To summarise, being “Art” demands that the piece in question will attempt to pursue aesthetic values, rather than simply entertain. Being an Art form means that artists are able to present those aesthetic values through the media, but it doesn’t make a work “art” simply by belonging to that media.
This been said, are video games a cultural phenomenon? Yes.
Are they a legitimate one? Yes and no. Yes, since the scope of the culture has long gone caused it to rise above the small, “hardcore” niche, and no, since many games are still juvenile, provoking in the sake of provocation, and shallow. I had a long email correspondence with Cyril Lachel of Defunct Games about what makes a Mature theme, or a mature game, and while I agree with his opinions on the matter, I find that “do I shoot the cop in the head or do I run away” are not what I would consider “mature”.
Are video games an art form (i.e. can they be used to express and convey aesthetic ideas)? Technically yes. Practically no.
Technically yes, since it is possible to convey aesthetic ideas through visual means, TV, animation and movies are doing it for a century now. The interactive, immersion nature of games allows the player to experience them first hand, and therefore view them from an active POV, which is unique and different from other media.
Practically no, since video games are created over a long period of time, by a very large staff, and are combined from different, non-related elements. Movies, for example, are assembled as well, and involve a large crew, but they are, at the bottom of it, actors being filmed on celluloid, then edited into the movie. Games, are tiles, 3d models, network engine, scripting, textual script, collision code, textures, music, level editors, and probably another 20 elements I didn’t mention. They are run by one, or more “designers” or “producers” or whatever the current name is, but those are more concerned at assembling the pieces and making sure everything doesn’t collapse the moment someone moves the mouse. To complete the analogy, imagine that a movie was filmed this way: actors were filmed in a stop-motion manner, background was designed by one crew, then was created by another, based on the blueprint of a third crew, and filmed separately. The two films were later pasted together by taking pictures of the actors film in front of the background film. The voice was recorded by other actors, in a studio halfway across the country. Sounds atrocious, but it’s not even coming close to what really happen in game design. Games are designed, created, coded and assembled by committee, and over 2-3 years, it makes it very hard to get any means of artistic design float to the surface.

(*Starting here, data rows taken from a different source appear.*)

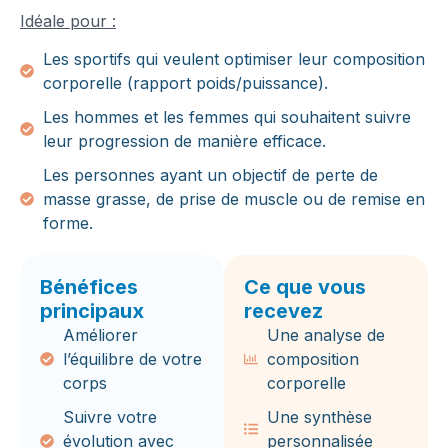
Idéale pour :
Les sportifs qui veulent optimiser leur composition
corporelle (rapport poids/puissance).
Les hommes et les femmes qui souhaitent suivre
leur progression de manière efficace.
Les personnes ayant un objectif de perte de
masse grasse, de prise de muscle ou de remise en
forme.
Bénéfices
Ce que vous
principaux
recevez
Améliorer
Une analyse de
l’équilibre de votre
composition
corps
corporelle
Suivre votre
Une synthèse
évolution avec
personnalisée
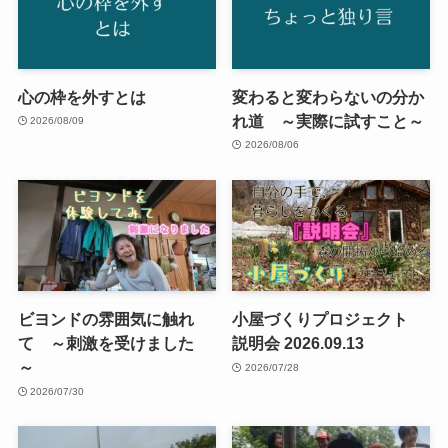
心の枠を外すとは
変わると変わらないの分か
れ道 ～実際に試すこと～
2026/08/09
2026/08/06
ビヨンドの雰囲気に触れ
小屋づくりプロジェクト
て ～刺激を受けました
説明会 2026.09.13
～
2026/07/28
2026/07/30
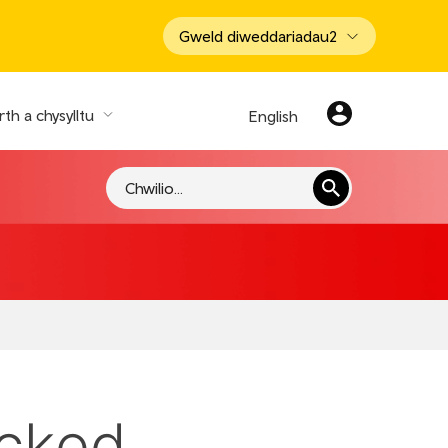
Gweld diweddariadau
2
th a chysylltu
English
Chwilio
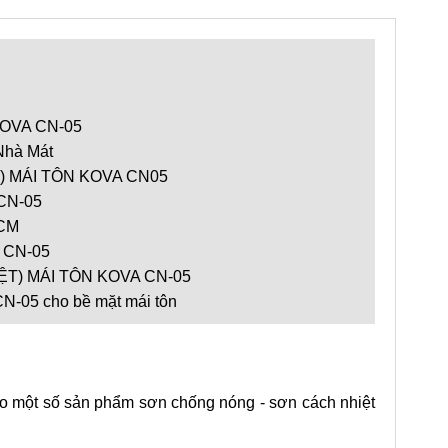
OVA CN-05
Nhà Mát
 MÁI TÔN KOVA CN05
CN-05
HCM
 CN-05
) MÁI TÔN KOVA CN-05
CN-05 cho bề mặt mái tôn
o một số sản phẩm sơn chống nóng - sơn cách nhiệt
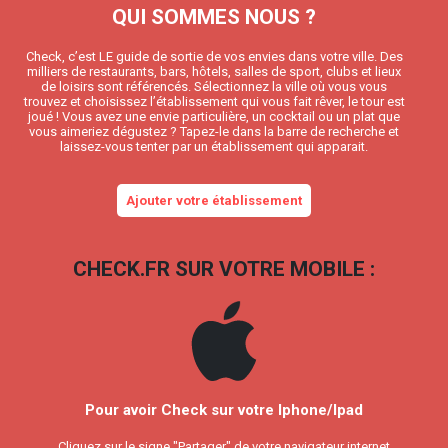
QUI SOMMES NOUS ?
Check, c’est LE guide de sortie de vos envies dans votre ville. Des
milliers de restaurants, bars, hôtels, salles de sport, clubs et lieux
de loisirs sont référencés. Sélectionnez la ville où vous vous
trouvez et choisissez l’établissement qui vous fait rêver, le tour est
joué ! Vous avez une envie particulière, un cocktail ou un plat que
vous aimeriez dégustez ? Tapez-le dans la barre de recherche et
laissez-vous tenter par un établissement qui apparait.
Ajouter votre établissement
CHECK.FR SUR VOTRE MOBILE :
Pour avoir Check sur votre Iphone/Ipad
Cliquez sur le signe "Partager" de votre navigateur internet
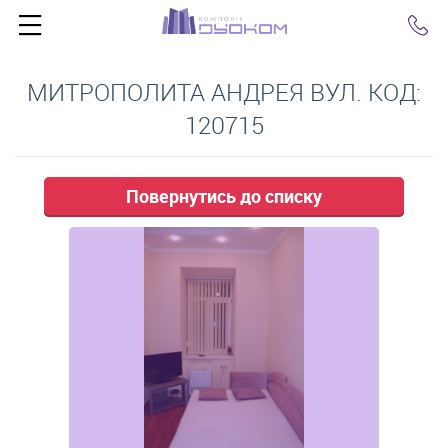
Click
МИТРОПОЛИТА АНДРЕЯ ВУЛ. КОД:
120715
Повернутись до списку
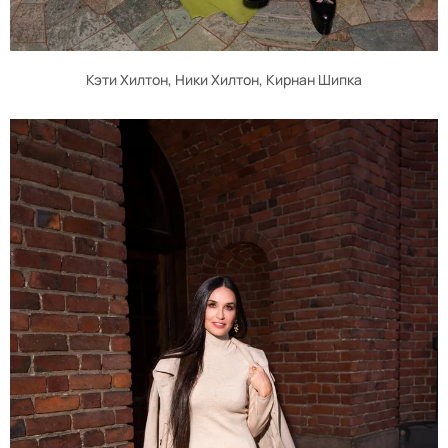
Кэти Хилтон, Ники Хилтон, Кирнан Шипка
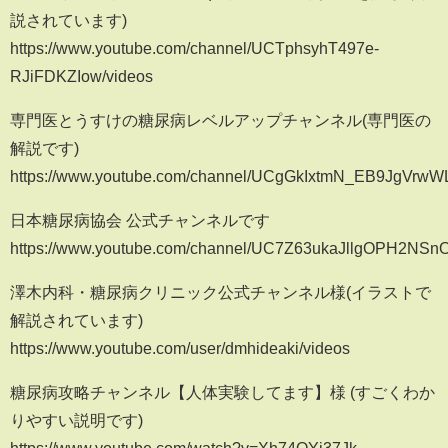
説されています)
https://www.youtube.com/channel/UCTphsyhT497e-
RJiFDKZIow/videos
専門医とうすけの糖尿病レベルアップチャンネル(専門医の
解説です)
https://www.youtube.com/channel/UCgGkIxtmN_EB9JgVrw
日本糖尿病協会 公式チャンネルです
https://www.youtube.com/channel/UC7Z63ukaJllgOPH2NSn
澤木内科・糖尿病クリニック公式チャンネル様(イラストで
解説されています)
https://www.youtube.com/user/dmhideaki/videos
糖尿病攻略チャンネル【人体実験してます】様 (すごくわか
りやすい説明です)
https://www.youtube.com/watch?v=Xh74OYj37Jk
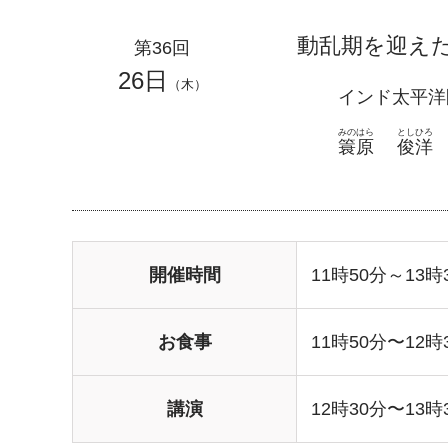
動乱期を迎え
第36回
26日
（木）
インド太平洋
みのはら
としひろ
簑原
俊洋
開催時間
11時50分～13時
お食事
11時50分〜12時
講演
12時30分〜13時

The other issue here is that games, by nature, should provide constant interest. Deciding whether to kill a dying cop, or allowing him to live, risking he’ll identify you is a concept that could carry a 2 hour movie with ease (Think of Reservoir Dogs, the scene where Mr. Orange shoots Mr. Blue to save the life of the mutilated cop). In a video game it wouldn’t last to the next cutscene. In the span of those 2 hours in games like Grand Theft Auto III, you’ve probably rammed the car into 2 blockade, shot about 5 cops and 8 civilians (not mentioning the 4 you drove over with your car), you broke into 3 cars, and blew up 4 more. The moral decision here is lost in the excessive. You may spared one of the wounded cops, but that decision was long drowned in the river of blood you generated in the city. It doesn’t help that video games cost millions to develop, and therefore are founded and moved by commercial goals rather than “artistic”. Those two are not separate, but it’s hard to think about aesthetic values when you’re 2 days short of your next milestone.
There’s nothing preventing video games from being art. It’s certainly holds all the key ingredients. It’s just that considering the nature of the medium, the creation process, and the powers behind it, it would take video games a long way before we can start consider them as art. Games are an art form. Like Comic books, like movies. It doesn’t a priori make them art.